Tuesday, June 12, 2012

Hockey

As some of you may or may not have known, I've been punching numbers into a spreadsheet recently to try to analyze some of this NHL madness that's been going on. Now that the LA Kings have officially won the Cup, I'd like to take a quick moment to celebrate, because my model has said they would win ever since April 28th (nearly 6 weeks ago).

Yay!

Naturally some of you should be wondering, "Is this a fluke? Is he onto something or is this just luck?" My only response to that is that I believe that my model is indeed better than chance, but I'm not quite positive if the difference is enough to be particularly significant.

Now I'm going to show you some pretty pictures to confuse you:

This was a visual representation of my day-to-day analysis results. The height of each bar (y-axis) represents that team's chance of winning for a given time (x-axis). At the beginning of the playoffs I had the Blues picked as the most likely winners (20.32% chance) with the Kings as the second-most likely (13.54%). Once it looked less likely that the Blues would beat the Coyotes, however, the model began to side more favorably towards the Kings, and never looked back.

Unfortunately the model was a little off the mark for the Devils - they were only ranked as 6th most likely to win from the Eastern division. Of course, the most likely Eastern team (Rangers) did make it pretty close, I suppose.
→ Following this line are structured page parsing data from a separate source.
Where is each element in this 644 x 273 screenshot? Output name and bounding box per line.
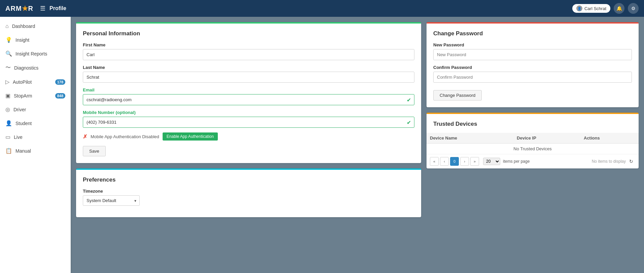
trusted-devices-card: Trusted Devices Device Name Device IP Ac…: [427, 113, 639, 168]
per-page-label: items per page: [503, 159, 530, 164]
auth-row: ✗ Mobile App Authentication Disabled Ena…: [83, 132, 414, 141]
trusted-devices-header-row: Device Name Device IP Actions: [427, 133, 639, 144]
enable-app-auth-button[interactable]: Enable App Authentication: [163, 132, 218, 141]
content-area: Personal Information First Name Last Nam…: [71, 17, 644, 273]
auth-disabled-text: Mobile App Authentication Disabled: [91, 134, 159, 139]
next-page-button[interactable]: ›: [460, 157, 469, 166]
sidebar-item-stoparm[interactable]: ▣ StopArm 848: [0, 89, 71, 103]
mobile-label: Mobile Number (optional): [83, 110, 414, 115]
sidebar-item-label: Diagnostics: [14, 65, 38, 71]
confirm-password-group: Confirm Password: [433, 65, 632, 83]
trusted-devices-title: Trusted Devices: [433, 121, 632, 127]
sidebar-item-manual[interactable]: 📋 Manual: [0, 144, 71, 158]
change-password-title: Change Password: [433, 30, 632, 37]
autopilot-badge: 178: [55, 79, 65, 85]
preferences-title: Preferences: [83, 177, 414, 183]
autopilot-icon: ▷: [5, 79, 9, 85]
timezone-label: Timezone: [83, 189, 414, 194]
sidebar-item-diagnostics[interactable]: 〜 Diagnostics: [0, 61, 71, 75]
dashboard-icon: ⌂: [5, 23, 9, 29]
sidebar-item-insight[interactable]: 💡 Insight: [0, 33, 71, 47]
per-page-select[interactable]: 20 50 100: [483, 158, 500, 165]
top-nav-right: 👤 Carl Schrat 🔔 ⚙: [572, 3, 639, 14]
bell-icon: 🔔: [616, 6, 622, 11]
student-icon: 👤: [5, 120, 12, 126]
sidebar-item-dashboard[interactable]: ⌂ Dashboard: [0, 20, 71, 33]
timezone-group: Timezone System Default UTC America/Chic…: [83, 189, 414, 206]
mobile-group: Mobile Number (optional) ✔: [83, 110, 414, 128]
col-device-name: Device Name: [427, 133, 513, 144]
sidebar-item-label: Insight Reports: [15, 51, 47, 56]
sidebar-item-label: StopArm: [14, 93, 32, 99]
sidebar-item-driver[interactable]: ◎ Driver: [0, 103, 71, 116]
insight-icon: 💡: [5, 37, 12, 43]
change-password-button[interactable]: Change Password: [433, 90, 482, 101]
driver-icon: ◎: [5, 106, 10, 113]
sidebar-item-insight-reports[interactable]: 🔍 Insight Reports: [0, 47, 71, 61]
right-column: Change Password New Password Confirm Pas…: [427, 22, 639, 268]
prev-page-button[interactable]: ‹: [440, 157, 449, 166]
change-password-card: Change Password New Password Confirm Pas…: [427, 22, 639, 107]
sidebar: ⌂ Dashboard 💡 Insight 🔍 Insight Reports …: [0, 17, 71, 273]
no-items-label: No items to display: [592, 159, 626, 164]
col-device-ip: Device IP: [513, 133, 580, 144]
new-password-group: New Password: [433, 42, 632, 60]
last-page-button[interactable]: »: [470, 157, 479, 166]
personal-info-card: Personal Information First Name Last Nam…: [76, 22, 421, 163]
no-trusted-devices-row: No Trusted Devices: [427, 144, 639, 154]
sidebar-item-label: Driver: [13, 107, 26, 112]
first-name-label: First Name: [83, 42, 414, 47]
sidebar-item-label: Dashboard: [12, 24, 35, 29]
stoparm-badge: 848: [55, 93, 65, 99]
preferences-card: Preferences Timezone System Default UTC …: [76, 168, 421, 217]
sidebar-item-live[interactable]: ▭ Live: [0, 130, 71, 144]
gear-icon: ⚙: [631, 6, 636, 11]
page-title: Profile: [49, 5, 572, 11]
sidebar-item-label: AutoPilot: [13, 79, 32, 85]
mobile-valid-icon: ✔: [407, 119, 411, 125]
user-name-label: Carl Schrat: [584, 6, 606, 11]
confirm-password-input[interactable]: [433, 72, 632, 83]
sidebar-item-student[interactable]: 👤 Student: [0, 116, 71, 130]
left-column: Personal Information First Name Last Nam…: [76, 22, 421, 268]
pagination-row: « ‹ 0 › » 20 50 100 items per page No it…: [427, 154, 639, 168]
sidebar-item-label: Insight: [15, 37, 29, 43]
first-page-button[interactable]: «: [430, 157, 439, 166]
confirm-password-label: Confirm Password: [433, 65, 632, 70]
top-nav: ARM★R ☰ Profile 👤 Carl Schrat 🔔 ⚙: [0, 0, 644, 17]
main-layout: ⌂ Dashboard 💡 Insight 🔍 Insight Reports …: [0, 17, 644, 273]
current-page-button[interactable]: 0: [450, 157, 459, 166]
first-name-input[interactable]: [83, 49, 414, 60]
sidebar-item-autopilot[interactable]: ▷ AutoPilot 178: [0, 75, 71, 89]
personal-info-title: Personal Information: [83, 30, 414, 37]
live-icon: ▭: [5, 134, 10, 140]
user-avatar-icon: 👤: [576, 5, 582, 11]
stoparm-icon: ▣: [5, 92, 10, 99]
last-name-label: Last Name: [83, 65, 414, 70]
manual-icon: 📋: [5, 148, 12, 154]
col-actions: Actions: [580, 133, 639, 144]
email-input[interactable]: [83, 94, 414, 105]
trusted-devices-table: Device Name Device IP Actions No Trusted…: [427, 133, 639, 154]
new-password-label: New Password: [433, 42, 632, 47]
sidebar-item-label: Student: [15, 121, 32, 126]
save-button[interactable]: Save: [83, 146, 106, 156]
timezone-select[interactable]: System Default UTC America/Chicago Ameri…: [83, 195, 140, 206]
new-password-input[interactable]: [433, 49, 632, 60]
email-group: Email ✔: [83, 87, 414, 105]
notification-bell-button[interactable]: 🔔: [614, 3, 624, 14]
last-name-input[interactable]: [83, 72, 414, 83]
hamburger-icon[interactable]: ☰: [40, 5, 45, 12]
insight-reports-icon: 🔍: [5, 50, 12, 57]
last-name-group: Last Name: [83, 65, 414, 83]
mobile-input[interactable]: [83, 117, 414, 128]
email-label: Email: [83, 87, 414, 92]
app-logo: ARM★R: [5, 4, 33, 12]
settings-button[interactable]: ⚙: [628, 3, 639, 14]
refresh-button[interactable]: ↻: [627, 157, 635, 165]
user-pill[interactable]: 👤 Carl Schrat: [572, 4, 610, 13]
first-name-group: First Name: [83, 42, 414, 60]
auth-disabled-x-icon: ✗: [83, 133, 87, 140]
email-valid-icon: ✔: [407, 96, 411, 103]
sidebar-item-label: Manual: [15, 148, 31, 154]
Interesting to note, though, is that the whole way throughout this analysis teams from the West were favored over teams from the East.

So I picked the right team from the west and the wrong team from the east - does that make this right or wrong? Well, that's where math comes in. Technically I got 9/15 series predictions right, which is just better than what you'd expect if you were guessing randomly.

A better way of looking at this is with a statistic called a p-value, which is a statistical test for how likely it is that your model explains the results. In a basic example, a p-value test could be used to check if a coin is fair or not by flipping it 10 times. Say we get 9 heads - the chance of a fair coin getting 9 more more heads is 1.07%, which is quite unlikely. Depending on how sure you want to be, this is around the point where scientists would reject the hypothesis that the coin is fair. This 1.07% is the p-value for the test - the chance that a null hypothesis could explain the data. Commonly a p-value of less 5% is enough to reject a hypothesis (in this case, the hypothesis that the coin is fair).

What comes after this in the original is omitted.